→ Exercise prompt: Output the records below verbatim, minus the pictures.

→ Exercise materials:
- - - - - - -

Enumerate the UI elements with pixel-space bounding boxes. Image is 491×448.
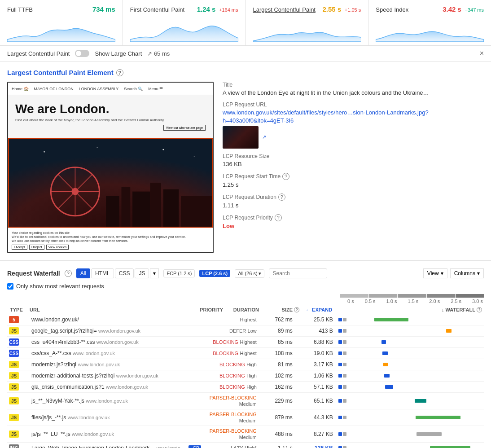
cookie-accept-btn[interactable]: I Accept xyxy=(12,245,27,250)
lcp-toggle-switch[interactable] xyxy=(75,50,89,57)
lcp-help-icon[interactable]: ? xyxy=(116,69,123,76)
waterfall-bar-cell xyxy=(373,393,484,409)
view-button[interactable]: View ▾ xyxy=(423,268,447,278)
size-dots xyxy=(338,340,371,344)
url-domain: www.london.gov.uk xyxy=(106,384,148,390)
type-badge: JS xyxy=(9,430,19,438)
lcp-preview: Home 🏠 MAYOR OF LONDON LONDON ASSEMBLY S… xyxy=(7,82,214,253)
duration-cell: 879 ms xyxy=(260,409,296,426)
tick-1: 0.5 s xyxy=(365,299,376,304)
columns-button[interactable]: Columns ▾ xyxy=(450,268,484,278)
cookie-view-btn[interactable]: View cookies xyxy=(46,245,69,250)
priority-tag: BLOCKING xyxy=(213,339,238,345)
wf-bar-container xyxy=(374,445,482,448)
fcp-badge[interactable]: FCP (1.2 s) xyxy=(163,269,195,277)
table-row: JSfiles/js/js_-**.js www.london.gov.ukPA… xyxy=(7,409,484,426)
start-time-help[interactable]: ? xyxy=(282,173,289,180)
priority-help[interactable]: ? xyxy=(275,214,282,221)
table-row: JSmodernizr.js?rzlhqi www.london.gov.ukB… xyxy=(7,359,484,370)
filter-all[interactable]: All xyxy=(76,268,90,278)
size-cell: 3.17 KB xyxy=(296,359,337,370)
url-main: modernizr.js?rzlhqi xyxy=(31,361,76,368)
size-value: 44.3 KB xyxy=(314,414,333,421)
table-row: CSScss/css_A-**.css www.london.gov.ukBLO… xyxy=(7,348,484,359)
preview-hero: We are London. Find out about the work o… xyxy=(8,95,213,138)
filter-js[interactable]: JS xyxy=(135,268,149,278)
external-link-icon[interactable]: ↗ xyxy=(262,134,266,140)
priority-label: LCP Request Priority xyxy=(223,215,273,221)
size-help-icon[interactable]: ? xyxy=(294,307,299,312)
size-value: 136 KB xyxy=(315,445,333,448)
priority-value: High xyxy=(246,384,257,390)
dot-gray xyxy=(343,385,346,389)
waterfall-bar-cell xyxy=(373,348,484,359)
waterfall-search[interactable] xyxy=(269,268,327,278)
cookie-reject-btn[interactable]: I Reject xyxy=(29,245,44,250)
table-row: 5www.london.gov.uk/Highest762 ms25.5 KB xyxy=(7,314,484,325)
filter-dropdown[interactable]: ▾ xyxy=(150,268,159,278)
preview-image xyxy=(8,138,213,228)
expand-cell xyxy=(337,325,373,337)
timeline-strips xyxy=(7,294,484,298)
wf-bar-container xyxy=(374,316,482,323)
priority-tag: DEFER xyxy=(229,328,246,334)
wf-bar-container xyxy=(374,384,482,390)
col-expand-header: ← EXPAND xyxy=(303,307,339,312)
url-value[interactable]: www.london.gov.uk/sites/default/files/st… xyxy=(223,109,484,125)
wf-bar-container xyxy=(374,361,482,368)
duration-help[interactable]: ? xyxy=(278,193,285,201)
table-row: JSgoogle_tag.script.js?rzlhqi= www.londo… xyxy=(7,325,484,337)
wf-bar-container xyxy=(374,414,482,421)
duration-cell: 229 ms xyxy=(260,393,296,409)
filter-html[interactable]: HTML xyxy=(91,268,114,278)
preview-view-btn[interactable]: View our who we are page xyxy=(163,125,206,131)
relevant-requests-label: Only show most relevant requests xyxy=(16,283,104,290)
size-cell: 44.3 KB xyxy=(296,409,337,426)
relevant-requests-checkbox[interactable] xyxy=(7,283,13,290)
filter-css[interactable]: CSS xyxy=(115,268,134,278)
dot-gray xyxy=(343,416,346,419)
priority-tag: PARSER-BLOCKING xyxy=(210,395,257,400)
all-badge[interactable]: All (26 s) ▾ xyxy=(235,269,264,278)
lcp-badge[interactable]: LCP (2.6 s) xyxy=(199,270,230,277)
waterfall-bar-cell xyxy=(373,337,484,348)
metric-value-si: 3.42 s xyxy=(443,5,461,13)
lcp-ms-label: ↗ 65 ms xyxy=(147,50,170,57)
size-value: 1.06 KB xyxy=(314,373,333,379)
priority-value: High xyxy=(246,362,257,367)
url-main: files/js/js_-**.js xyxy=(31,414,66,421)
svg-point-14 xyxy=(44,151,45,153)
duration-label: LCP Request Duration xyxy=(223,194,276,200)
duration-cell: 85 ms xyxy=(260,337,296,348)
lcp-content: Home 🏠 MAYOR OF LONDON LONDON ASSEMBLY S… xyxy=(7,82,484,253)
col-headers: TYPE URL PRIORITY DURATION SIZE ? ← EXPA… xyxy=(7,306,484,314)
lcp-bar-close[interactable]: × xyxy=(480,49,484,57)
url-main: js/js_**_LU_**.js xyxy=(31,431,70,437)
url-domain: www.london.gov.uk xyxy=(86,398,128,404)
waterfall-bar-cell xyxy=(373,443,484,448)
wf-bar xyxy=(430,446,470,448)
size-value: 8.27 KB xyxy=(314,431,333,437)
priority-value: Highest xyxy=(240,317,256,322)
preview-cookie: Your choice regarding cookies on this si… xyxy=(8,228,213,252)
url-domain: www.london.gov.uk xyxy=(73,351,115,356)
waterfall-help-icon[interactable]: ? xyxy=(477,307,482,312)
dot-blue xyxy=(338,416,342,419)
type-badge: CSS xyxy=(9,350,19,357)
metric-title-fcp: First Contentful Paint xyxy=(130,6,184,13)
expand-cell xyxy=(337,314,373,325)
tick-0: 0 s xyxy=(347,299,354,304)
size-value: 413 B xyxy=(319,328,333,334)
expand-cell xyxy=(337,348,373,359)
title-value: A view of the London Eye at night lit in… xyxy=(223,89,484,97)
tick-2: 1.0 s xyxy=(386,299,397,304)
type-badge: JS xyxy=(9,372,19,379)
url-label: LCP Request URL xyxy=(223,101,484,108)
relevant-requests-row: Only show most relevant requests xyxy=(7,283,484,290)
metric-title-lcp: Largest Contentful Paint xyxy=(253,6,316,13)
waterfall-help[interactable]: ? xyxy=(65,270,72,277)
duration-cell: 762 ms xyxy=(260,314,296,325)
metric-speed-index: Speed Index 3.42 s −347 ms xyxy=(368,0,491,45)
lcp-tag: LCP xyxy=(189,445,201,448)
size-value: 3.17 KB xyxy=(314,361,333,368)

- - - - - - -

→ Result below:
Enumerate the UI elements with pixel-space bounding boxes. Image is 491×448.
cookie-accept-btn[interactable]: I Accept xyxy=(12,245,27,250)
lcp-toggle-switch[interactable] xyxy=(75,50,89,57)
lcp-help-icon[interactable]: ? xyxy=(116,69,123,76)
waterfall-bar-cell xyxy=(373,393,484,409)
view-button[interactable]: View ▾ xyxy=(423,268,447,278)
size-dots xyxy=(338,340,371,344)
url-domain: www.london.gov.uk xyxy=(106,384,148,390)
type-badge: JS xyxy=(9,430,19,438)
lcp-preview: Home 🏠 MAYOR OF LONDON LONDON ASSEMBLY S… xyxy=(7,82,214,253)
duration-cell: 879 ms xyxy=(260,409,296,426)
tick-1: 0.5 s xyxy=(365,299,376,304)
columns-button[interactable]: Columns ▾ xyxy=(450,268,484,278)
cookie-view-btn[interactable]: View cookies xyxy=(46,245,69,250)
priority-tag: BLOCKING xyxy=(213,339,238,345)
wf-bar-container xyxy=(374,445,482,448)
fcp-badge[interactable]: FCP (1.2 s) xyxy=(163,269,195,277)
table-row: JSfiles/js/js_-**.js www.london.gov.ukPA… xyxy=(7,409,484,426)
start-time-help[interactable]: ? xyxy=(282,173,289,180)
priority-help[interactable]: ? xyxy=(275,214,282,221)
table-row: JSmodernizr.js?rzlhqi www.london.gov.ukB… xyxy=(7,359,484,370)
filter-all[interactable]: All xyxy=(76,268,90,278)
size-cell: 3.17 KB xyxy=(296,359,337,370)
url-main: modernizr.js?rzlhqi xyxy=(31,361,76,368)
size-value: 44.3 KB xyxy=(314,414,333,421)
table-row: CSScss/css_A-**.css www.london.gov.ukBLO… xyxy=(7,348,484,359)
preview-hero: We are London. Find out about the work o… xyxy=(8,95,213,138)
filter-js[interactable]: JS xyxy=(135,268,149,278)
external-link-icon[interactable]: ↗ xyxy=(262,134,266,140)
priority-label: LCP Request Priority xyxy=(223,215,273,221)
size-help-icon[interactable]: ? xyxy=(294,307,299,312)
size-value: 136 KB xyxy=(315,445,333,448)
priority-value: High xyxy=(246,384,257,390)
dot-gray xyxy=(343,385,346,389)
waterfall-bar-cell xyxy=(373,348,484,359)
waterfall-search[interactable] xyxy=(269,268,327,278)
cookie-reject-btn[interactable]: I Reject xyxy=(29,245,44,250)
table-row: 5www.london.gov.uk/Highest762 ms25.5 KB xyxy=(7,314,484,325)
filter-dropdown[interactable]: ▾ xyxy=(150,268,159,278)
preview-image xyxy=(8,138,213,228)
expand-cell xyxy=(337,325,373,337)
timeline-strips xyxy=(7,294,484,298)
wf-bar-container xyxy=(374,316,482,323)
priority-tag: DEFER xyxy=(229,328,246,334)
wf-bar-container xyxy=(374,384,482,390)
col-expand-header: ← EXPAND xyxy=(303,307,339,312)
url-value[interactable]: www.london.gov.uk/sites/default/files/st… xyxy=(223,109,484,125)
wf-bar-container xyxy=(374,361,482,368)
duration-help[interactable]: ? xyxy=(278,193,285,201)
table-row: JSgoogle_tag.script.js?rzlhqi= www.londo… xyxy=(7,325,484,337)
wf-bar-container xyxy=(374,414,482,421)
duration-cell: 229 ms xyxy=(260,393,296,409)
filter-html[interactable]: HTML xyxy=(91,268,114,278)
preview-view-btn[interactable]: View our who we are page xyxy=(163,125,206,131)
relevant-requests-label: Only show most relevant requests xyxy=(16,283,104,290)
size-cell: 44.3 KB xyxy=(296,409,337,426)
relevant-requests-checkbox[interactable] xyxy=(7,283,13,290)
filter-css[interactable]: CSS xyxy=(115,268,134,278)
dot-gray xyxy=(343,416,346,419)
priority-tag: PARSER-BLOCKING xyxy=(210,395,257,400)
all-badge[interactable]: All (26 s) ▾ xyxy=(235,269,264,278)
lcp-badge[interactable]: LCP (2.6 s) xyxy=(199,270,230,277)
waterfall-bar-cell xyxy=(373,337,484,348)
metric-value-si: 3.42 s xyxy=(443,5,461,13)
lcp-ms-label: ↗ 65 ms xyxy=(147,50,170,57)
size-value: 1.06 KB xyxy=(314,373,333,379)
priority-value: High xyxy=(246,362,257,367)
url-main: files/js/js_-**.js xyxy=(31,414,66,421)
svg-point-14 xyxy=(44,151,45,153)
duration-label: LCP Request Duration xyxy=(223,194,276,200)
duration-cell: 85 ms xyxy=(260,337,296,348)
lcp-content: Home 🏠 MAYOR OF LONDON LONDON ASSEMBLY S… xyxy=(7,82,484,253)
col-headers: TYPE URL PRIORITY DURATION SIZE ? ← EXPA… xyxy=(7,306,484,314)
lcp-bar-close[interactable]: × xyxy=(480,49,484,57)
url-main: js/js_**_LU_**.js xyxy=(31,431,70,437)
url-domain: www.london.gov.uk xyxy=(86,398,128,404)
waterfall-bar-cell xyxy=(373,443,484,448)
wf-bar xyxy=(430,446,470,448)
size-value: 8.27 KB xyxy=(314,431,333,437)
priority-value: Highest xyxy=(240,317,256,322)
preview-cookie: Your choice regarding cookies on this si… xyxy=(8,228,213,252)
url-domain: www.london.gov.uk xyxy=(73,351,115,356)
waterfall-help-icon[interactable]: ? xyxy=(477,307,482,312)
dot-blue xyxy=(338,416,342,419)
type-badge: CSS xyxy=(9,350,19,357)
metric-title-fcp: First Contentful Paint xyxy=(130,6,184,13)
expand-cell xyxy=(337,314,373,325)
tick-0: 0 s xyxy=(347,299,354,304)
size-value: 413 B xyxy=(319,328,333,334)
expand-cell xyxy=(337,348,373,359)
title-value: A view of the London Eye at night lit in… xyxy=(223,89,484,97)
tick-2: 1.0 s xyxy=(386,299,397,304)
type-badge: JS xyxy=(9,372,19,379)
url-label: LCP Request URL xyxy=(223,101,484,108)
relevant-requests-row: Only show most relevant requests xyxy=(7,283,484,290)
metric-title-lcp: Largest Contentful Paint xyxy=(253,6,316,13)
waterfall-help[interactable]: ? xyxy=(65,270,72,277)
duration-cell: 762 ms xyxy=(260,314,296,325)
metric-speed-index: Speed Index 3.42 s −347 ms xyxy=(368,0,491,45)
lcp-tag: LCP xyxy=(189,445,201,448)
size-value: 3.17 KB xyxy=(314,361,333,368)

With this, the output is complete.